Psikolog klinis Alfath Hanifah Megawati setuju bahwa semakin dekat ancaman, maka semakin besar kemungkinannya akan memengaruhi kondisi psikologis seseorang. Namun, Ega, biasanya ia disebut, reaksi yang dihasilkan pun akan bermacam-macam bergantung kondisi si pasien Covid-19.
Jika pasien mengalami kondisi buruk, itu tentu akan menginduksi rasa takut bagi orang terdekatnya, sekaligus menjadikan Covid-19 sebagai ancaman yang nyata yang dekat.
Namun, jika pasien tersebut tidak menganggap Covid-19 sebagai sesuatu yang buruk, maka orang terdekatnya justru akan menjadikan Covid-19 bukan suatu ancaman.
Nasihat lingkar dekat
Untuk itu, peran orang-orang terdekat seperti keluarga ataupun teman menjadi krusial memberikan anjuran untuk hidup higienis dan mematuhi protokol kesehatan.
Ega mengatakan, semakin dekat lingkar relasi ini juga akan semakin besar pengaruhnya bagi seseorang. Oleh karena itu, nasihat untuk mengikuti protokol kesehatan akan semakin mudah diikuti jika disampaikan orang yang memiliki hubungan dekat.
”Namun, perlu diperhatikan juga bahwa cara penyampaian nasihat ini akan juga sangat berpengaruh,” kata Ega.
Menurut dia, dalam pemberian nasihat ini tidak baik untuk memaksa maupun menghakimi. ”Lebih baik dipaparkan saja bagaimana pendapat kita tentang kondisi saat ini,” kata Ega, yang juga menjadi Associate Psychologist Ibunda.id.
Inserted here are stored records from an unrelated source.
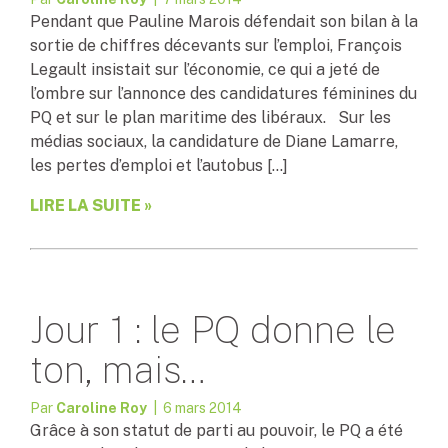
Pendant que Pauline Marois défendait son bilan à la
sortie de chiffres décevants sur l’emploi, François
Legault insistait sur l’économie, ce qui a jeté de
l’ombre sur l’annonce des candidatures féminines du
PQ et sur le plan maritime des libéraux. Sur les
médias sociaux, la candidature de Diane Lamarre,
les pertes d’emploi et l’autobus […]
LIRE LA SUITE »
Jour 1 : le PQ donne le
ton, mais…
Par
Caroline Roy
| 6 mars 2014
Grâce à son statut de parti au pouvoir, le PQ a été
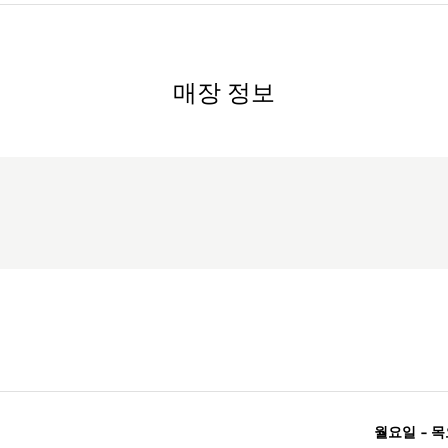
매장 정보
월요일 - 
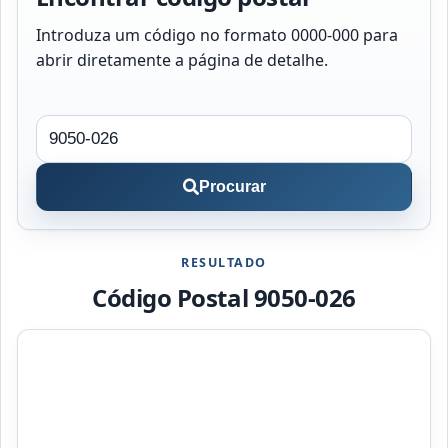
Introduza um código no formato 0000-000 para
abrir diretamente a página de detalhe.
Procurar
RESULTADO
Código Postal 9050-026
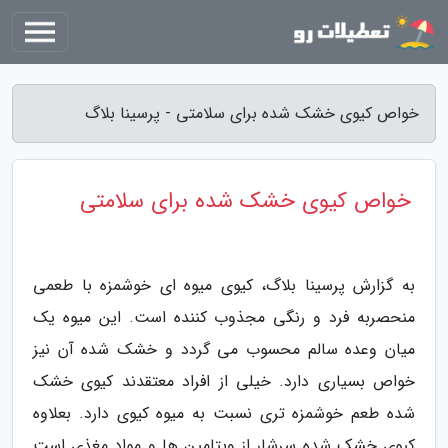
خواص کیوی خشک شده برای سلامتی - پرسینا بلاگ
خواص کیوی خشک شده برای سلامتی
به گزارش پرسینا بلاگ، کیوی میوه ای خوشمزه با طعمی
منحصربه فرد و رنگی مجذوب کننده است. این میوه یک
میان وعده سالم محسوب می گردد و خشک شده آن نیز
خواص بسیاری دارد. خیلی از افراد معتقدند کیوی خشک
شده طعم خوشمزه تری نسبت به میوه کیوی دارد. بعلاوه
کیوی خشک شده سرشار از ویتامین ها و مواد مغذی است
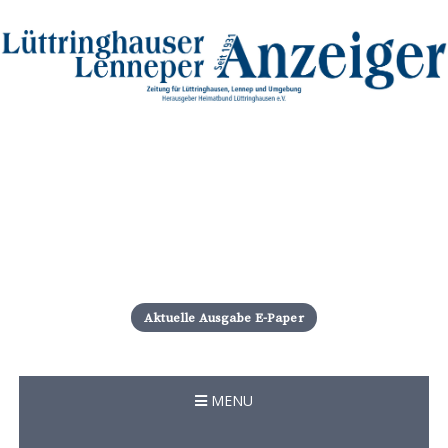
S
k
i
Aktuelle Ausgabe E-Paper
p
t
o
c
MENU
o
n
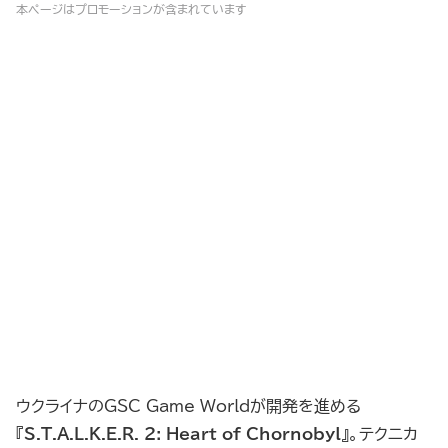
本ページはプロモーションが含まれています
ウクライナのGSC Game Worldが開発を進める
『
S.T.A.L.K.E.R. 2: Heart of Chornobyl
』。テクニカ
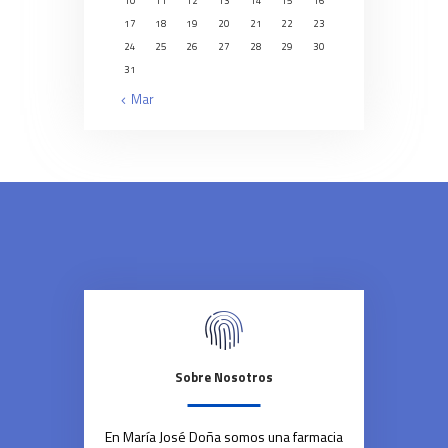
10
11
12
13
14
15
16
17
18
19
20
21
22
23
24
25
26
27
28
29
30
31
« Mar
Sobre Nosotros
En María José Doña somos una farmacia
Lalu, berikan contoh. Menurut Ega, sebaik-baiknya pembelajaran adalah dengan memberikan contoh. Ketiga, mendampingi. Bukan hanya menghimbau tapi juga menanyakan kesulitan mereka, termasuk membantu mereka melalui kesulitan tersebut.
”Perlu hati yang tenang dan kepala yang dingin dalam mengomunikasikan pentingnya mengubah kebiasaan hidup menjadi lebih sehat. Yang perlu diingat, perubahan kebiasaan perlu proses, dan tidak mudah bagi siapa pun,” ujarnya.